Subventions et des contributions :
Subvention ou bourse octroyée s'appliquant à plus d'un exercice financier. (2017-2018 à 2022-2023)
To cope with a continuously changing environment, the human brain has evolved an impressive ability to flexibly adjust, from one movement to the next, its motor commands. Such learning is a hallmark of any intelligent system and is central to human cognition and behaviour. Yet, the mechanisms that support sensorimotor learning and updating, and which allow acquired skills to be readily transferred to new contexts, remains poorly understood. The broad aims of the research program proposed here are to (1) better understand the mechanisms and strategies through which individuals learn sensorimotor tasks, (2) explore how this learning can be improved and better generalized, and (3) better understand the neural circuitry that supports sensorimotor learning and updating. The proposed research consists of three separate projects.
Project 1:
An important feature of the success of many well-learned skills is that they generalize to new contexts. Yet, the ways in which such generalization might be maximized has received very little attention and has important practical benefits for workplace, musical and sports training. PROJECT 1, by manipulating participant sensory feedback, will determine how skills acquired with one hand can be best generalized to the other, untrained hand. In addition, using neurostimulation tools, we will assess the causal neural mechanisms underlying this generalization.
Project 2:
Society often takes the view that, whereas the forgetting or loss of information is to be prevented and remedied, the retention of information is to be practised and improved. While this may be true of many of our declarative memories (e.g., remembering family members, facts, figures, etc.), it is critical that our motor systems have the capacity to suppress certain types of learning that can interfere with overall task performance. PROJECT 2 will test the hypothesis that the motor system, in situations in which the interference effects associated with learning two separate tasks overrides the gains associated with learning each of those tasks, will intelligently suppress learning the less valued task.
Project 3:
Motor learning is often examined using adaptation tasks in which individuals are required to respond to unusual forces or changes in visual feedback.
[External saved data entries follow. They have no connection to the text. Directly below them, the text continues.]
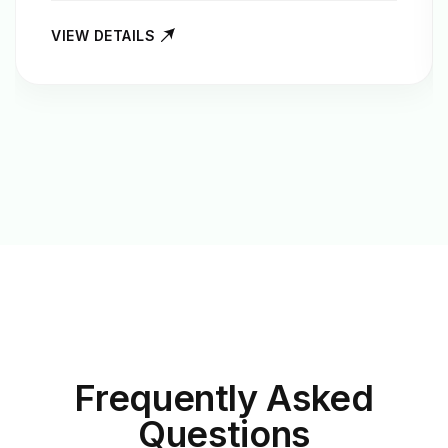
VIEW DETAILS
Frequently Asked
Questions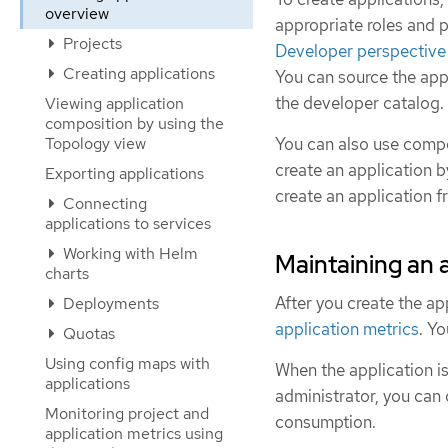
overview
appropriate roles and p
Projects
Developer perspective 
Creating applications
You can source the appl
the developer catalog.
Viewing application
composition by using the
Topology view
You can also use compo
create an application b
Exporting applications
create an application f
Connecting
applications to services
Working with Helm
Maintaining an 
charts
After you create the ap
Deployments
application metrics
. Y
Quotas
Using config maps with
When the application is
applications
administrator, you can
Monitoring project and
consumption.
application metrics using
However, significant learning also occurs in standard everyday tasks, as when acquiring the weight of an object lifted for the first time. We recently showed that object weight information, gained through lifting, is represented in the ventral visual pathway. However, the causal role of this representation in object motor interactions remains unclear. PROJECT 3 will use functional MRI and neurostimulation tools to causally assess the role of the ventral visual pathway in weight encoding and determine how perturbing the activity of ventral visual areas disrupts the activity of interconnected regions in frontoparietal cortex.